Water/Waste (PPL, LG&E and KU)
ELGs
In 2015, the EPA finalized ELGs for wastewater discharge permits for new and existing steam electricity generating facilities. These guidelines require deployment of additional control technologies providing physical, chemical and biological treatment and mandate operational changes including "no discharge" requirements for certain wastewaters. The implementation date for
individual generating stations was to be determined by the states on a case-by-case basis according to criteria provided by the EPA. Legal challenges to the final rule were consolidated before the U.S. Court of Appeals for the Fifth Circuit. In April 2017, the EPA announced that it would grant petitions for reconsideration of the rule. In September 2017, the EPA issued a rule to postpone the compliance date for certain requirements. On October 13, 2020, the EPA published final revisions to its best available technology standards for certain wastewaters and potential extensions to compliance dates (the Reconsideration Rule). The rule is expected to be implemented by the states or applicable permitting authorities in the course of their normal permitting activities. LG&E and KU are currently implementing responsive compliance strategies and schedules. Certain aspects of these compliance plans and estimates relate to developments in state water quality standards, which are separate from the ELG rule or its implementation. Certain costs are included in the Registrants' capital plans and expected to be recovered from customers through rate recovery mechanisms, but additional costs and recovery will depend on further regulatory developments at the state level. In August 2021, the EPA published a notice of rulemaking initiative announcing that it will propose revisions to the Reconsideration Rule and determine "whether more stringent limitations and standards are appropriate." Compliance with the Reconsideration Rule is required during the pendency of the rulemaking process.
CCRs
In 2015, the EPA issued a final rule governing management of CCRs which include fly ash, bottom ash and sulfur dioxide scrubber wastes. The CCR Rule imposes extensive new requirements for certain CCR impoundments and landfills, including public notifications, location restrictions, design and operating standards, groundwater monitoring and corrective action requirements, and closure and post-closure care requirements, and specifies restrictions relating to the beneficial use of CCRs. In July 2018, the EPA issued a final rule extending the deadline for closure of certain impoundments and adopting other substantive changes. In August 2018, the D.C. Circuit Court of Appeals vacated and remanded portions of the CCR Rule. In December 2019, the EPA addressed the deficiencies identified by the court and proposed amendments to change the closure deadline. In August 2020, the EPA published a final rule extending the deadline to initiate closure to April 11, 2021, while providing for certain extensions. The EPA is conducting ongoing rulemaking actions regarding various other amendments to the rule. Certain ongoing legal challenges to various provisions of the CCR Rule have been held in abeyance pending review by the EPA pursuant to the President's executive order. PPL, LG&E, and KU are monitoring the EPA’s ongoing efforts to refine and implement the regulatory program under the CCR Rule. The EPA has issued several recent proposed regulatory determinations, facility notifications and public announcements which indicate increased scrutiny by the EPA to determine the adequacy of measures taken by facility owners and operators to achieve closure of CCR surface impoundments and landfills. In particular, the agency indicated that it will focus on certain practices that it views as posing a threat of continuing groundwater contamination. Future guidance, regulatory determinations, rulemakings and other developments could potentially require revisions to current LG&E and KU compliance plans including additional monitoring and remediation at surface impoundments and landfills, the cost of which could be substantial. PPL, LG&E and KU are unable to predict the outcome of the ongoing litigation, rulemaking, and regulatory determinations or potential impacts on current LG&E and KU compliance plans. The Registrants are currently finalizing closure plans and schedules.

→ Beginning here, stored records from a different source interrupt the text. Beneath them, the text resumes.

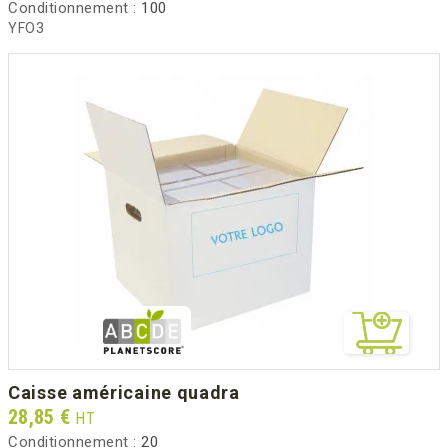
Conditionnement :
100
YFO3
caisse américaine quadra
Prix
28,85 €
HT
Conditionnement :
20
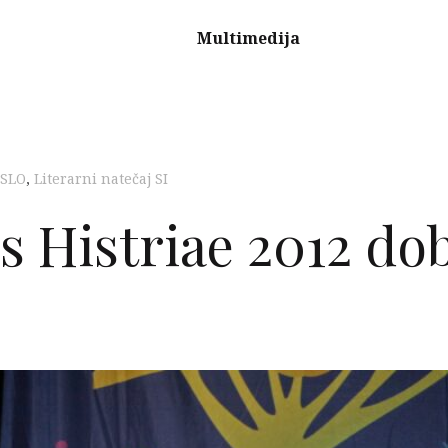
Multimedija
 SLO
,
Literarni natečaj SI
 Histriae 2012 dob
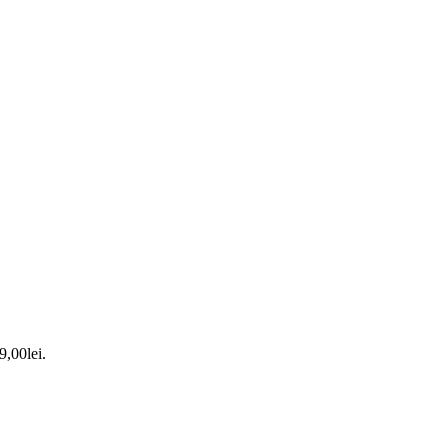
9,00lei.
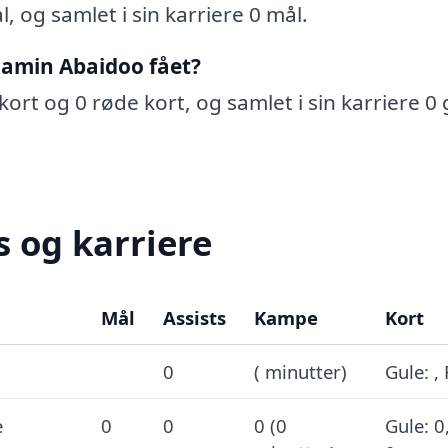
 og samlet i sin karriere 0 mål.
jamin Abaidoo fået?
ort og 0 røde kort, og samlet i sin karriere 0 
 og karriere
Mål
Assists
Kampe
Kort
0
( minutter)
Gule: ,
e
0
0
0 (0
Gule: 0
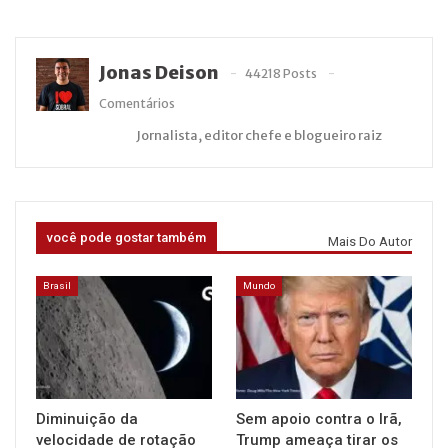
Jonas Deison
44218 Posts
Comentários
Jornalista, editor chefe e blogueiro raiz
você pode gostar também
Mais Do Autor
Brasil
Mundo
Diminuição da
Sem apoio contra o Irã,
velocidade de rotação
Trump ameaça tirar os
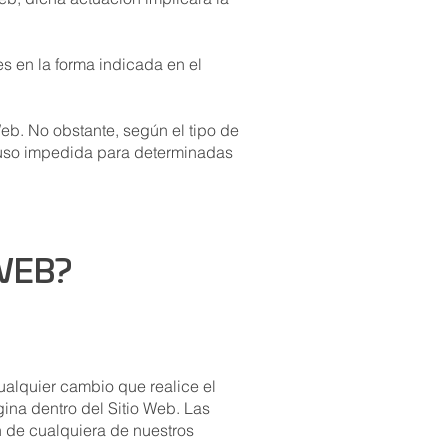
s en la forma indicada en el
Web. No obstante, según el tipo de
ncluso impedida para determinadas
 WEB?
ualquier cambio que realice el
gina dentro del Sitio Web. Las
n de cualquiera de nuestros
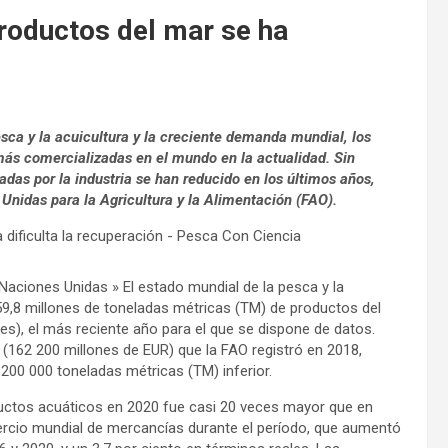
roductos del mar se ha
sca y la acuicultura y la creciente demanda mundial, los
más comercializadas en el mundo en la actualidad. Sin
radas por la industria se han reducido en los últimos años,
 Unidas para la Agricultura y la Alimentación (FAO).
Naciones Unidas » El estado mundial de la pesca y la
59,8 millones de toneladas métricas (TM) de productos del
es), el más reciente año para el que se dispone de datos.
D (162 200 millones de EUR) que la FAO registró en 2018,
200 000 toneladas métricas (TM) inferior.
ductos acuáticos en 2020 fue casi 20 veces mayor que en
ercio mundial de mercancías durante el período, que aumentó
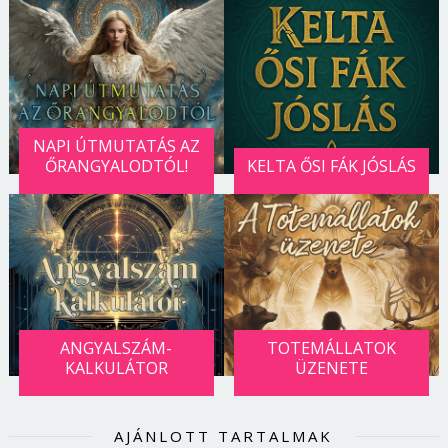
NAPI ÚTMUTATÁS AZ
ŐRANGYALODTÓL!
KELTA ŐSI FÁK JÓSLÁS
ANGYALSZÁM-
TOTEMÁLLATOK
KALKULÁTOR
ÜZENETE
AJÁNLOTT TARTALMAK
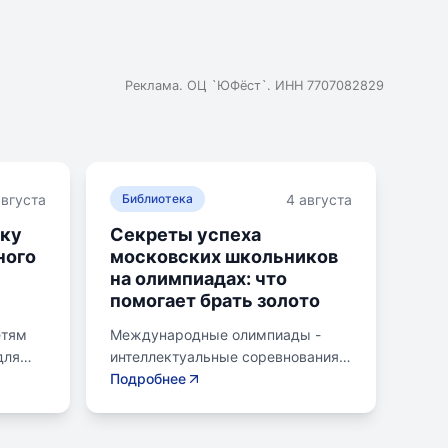
Реклама. ОЦ `ЮФёст`. ИНН 7707082829
августа
4 августа
Библиотека
ику
Секреты успеха
ного
московских школьников
на олимпиадах: что
помогает брать золото
етям
Международные олимпиады -
для
интеллектуальные соревнования
е по
для школьников, представляющих
Подробнее
страну в составе национальных
и и
сборных. Состязания охватывают
различные научные дисциплины,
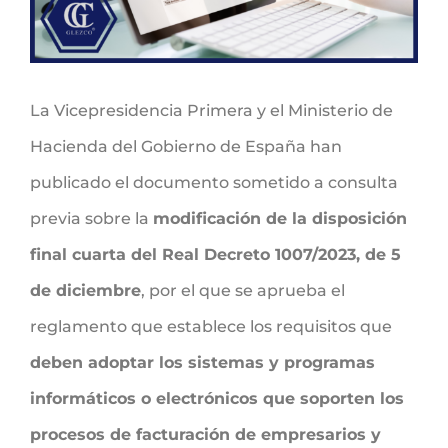
La Vicepresidencia Primera y el Ministerio de
Hacienda del Gobierno de España han
publicado el documento sometido a consulta
previa sobre la
modificación de la disposición
final cuarta del Real Decreto 1007/2023, de 5
de diciembre
, por el que se aprueba el
reglamento que establece los requisitos que
deben adoptar los sistemas y programas
informáticos o electrónicos que soporten los
procesos de facturación de empresarios y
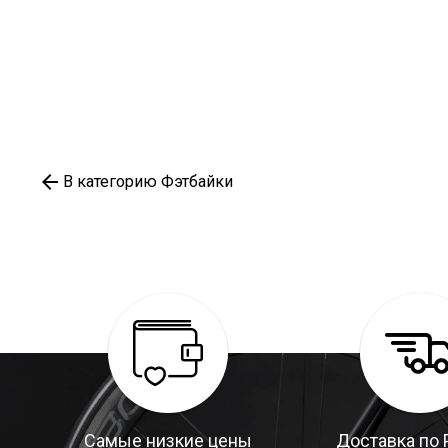
В категорию Фэтбайки
Самые низкие цены
Доставка по 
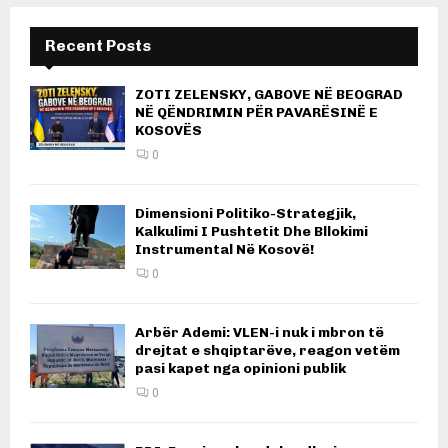
Recent Posts
ZOTI ZELENSKY, GABOVE NË BEOGRAD
NË QËNDRIMIN PËR PAVARËSINË E
KOSOVËS
0
Dimensioni Politiko-Strategjik,
Kalkulimi I Pushtetit Dhe Bllokimi
Instrumental Në Kosovë!
0
Arbër Ademi: VLEN-i nuk i mbron të
drejtat e shqiptarëve, reagon vetëm
pasi kapet nga opinioni publik
0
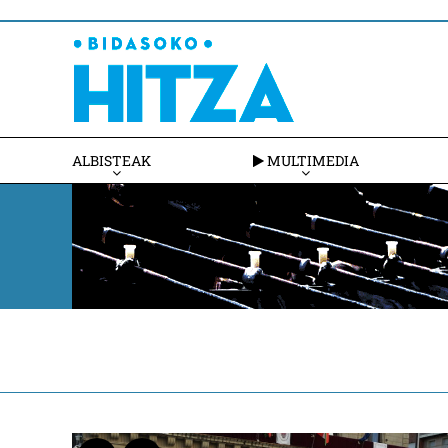
ALBISTEAK
MULTIMEDIA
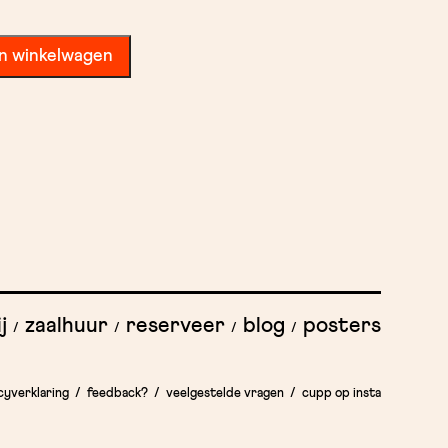
n winkelwagen
j
zaalhuur
reserveer
blog
posters
cyverklaring
feedback?
veelgestelde vragen
cupp op insta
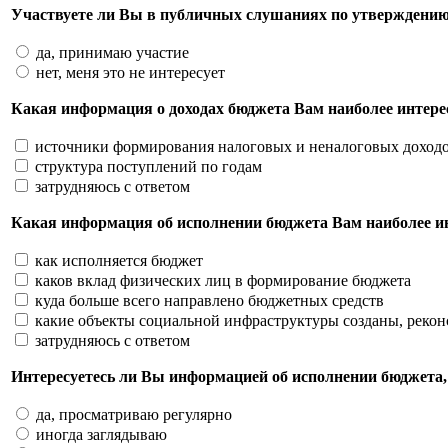
Участвуете ли Вы в публичных слушаниях по утверждению
да, принимаю участие
нет, меня это не интересует
Какая информация о доходах бюджета Вам наиболее интерес
источники формирования налоговых и неналоговых доход
структура поступлений по годам
затрудняюсь с ответом
Какая информация об исполнении бюджета Вам наиболее ин
как исполняется бюджет
каков вклад физических лиц в формирование бюджета
куда больше всего направлено бюджетных средств
какие объекты социальной инфраструктуры созданы, реко
затрудняюсь с ответом
Интересуетесь ли Вы информацией об исполнении бюджета,
да, просматриваю регулярно
иногда заглядываю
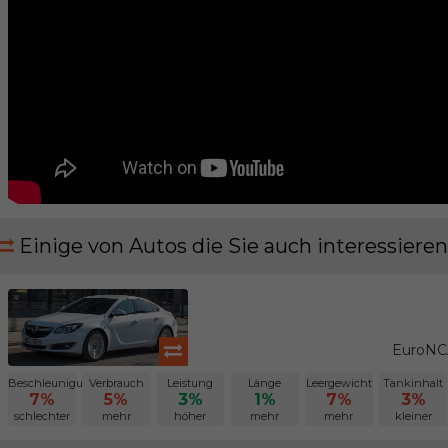
Einige von Autos die Sie auch interessieren
EuroNCA
Beschleunigung
Verbrauch
Leistung
Länge
Leergewicht
Tankinhalt
7%
5%
3%
1%
7%
3%
schlechter
mehr
höher
mehr
mehr
kleiner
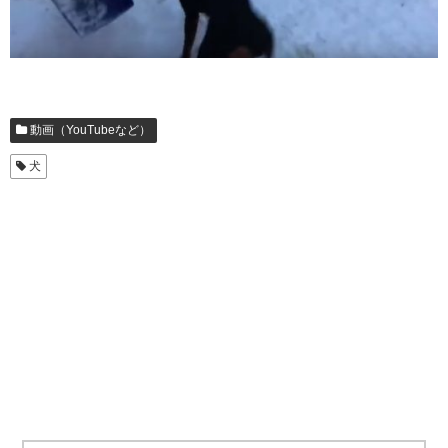
動画（YouTubeなど）
犬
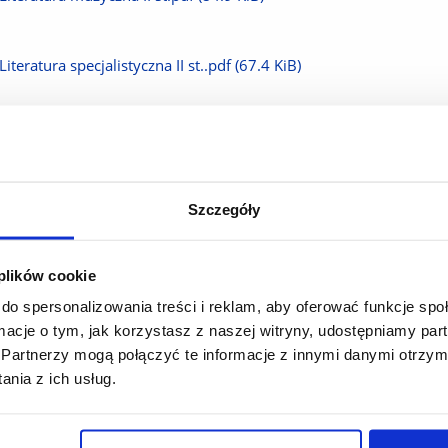
plik
Pobierz
Literatura specjalistyczna II st..pdf
(67.4 KiB)
plik
Pobierz
Metodologia pracy naukowej -II st..pdf
(77.6 KiB)
plik
Pobierz
Metodyka nauczania muzyki w szkole ponadpodstawowej II st..p
Szczegóły
plik
Pobierz
Metodyka prowadzenia zespołów II st..pdf
(103.9 KiB)
 plików cookie
do spersonalizowania treści i reklam, aby oferować funkcje sp
plik
ormacje o tym, jak korzystasz z naszej witryny, udostępniamy p
Pobierz
Muzyka w radiu i telewizji II st..pdf
(77.1 KiB)
Partnerzy mogą połączyć te informacje z innymi danymi otrzym
nia z ich usług.
plik
Pobierz
Muzyka w sieci II st..pdf
(76.3 KiB)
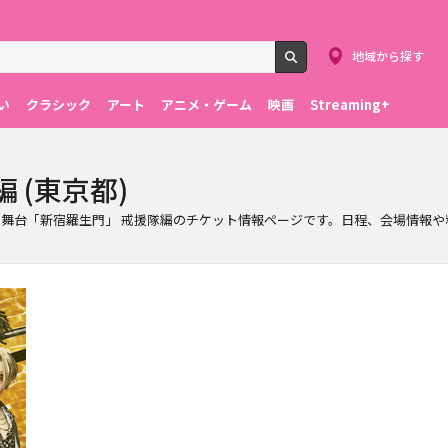
地域から探す
検索
い
クラシック
アート
アニメ・ゲーム
映画
Streaming+
 (東京都)
れる舞台「新宿羅生門」 戒援隊編のチケット情報ページです。日程、会場情報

In January 2017, Kentucky issued a new state rule relating to CCR management, effective May 2017, aimed at reflecting the requirements of the federal CCR rule. As a result of a subsequent legal challenge, in January 2018, the Franklin County, Kentucky Circuit Court issued an opinion invalidating certain procedural elements of the rule. LG&E and KU presently operate their facilities under continuing permits authorized under the former program and do not currently anticipate material impacts as a result of the judicial ruling. Associated costs are expected to be subject to rate recovery.
LG&E and KU received KPSC approval for a compliance plan providing for the closure of impoundments at the Mill Creek, Trimble County, E.W. Brown, and Ghent stations, and construction of process water management facilities at those plants. In addition to the foregoing measures required for compliance with the federal CCR rule, KU also received KPSC approval for its plans to close impoundments at the retired Green River, Pineville and Tyrone plants to comply with applicable state law. LG&E and KU have completed planned closure measures at most of the subject impoundments and have commenced post closure groundwater monitoring as required at those facilities. LG&E and KU generally expect to complete all impoundment closures within five years of commencement, although a longer period may be required to complete closure of some facilities. Associated costs are expected to be subject to rate recovery.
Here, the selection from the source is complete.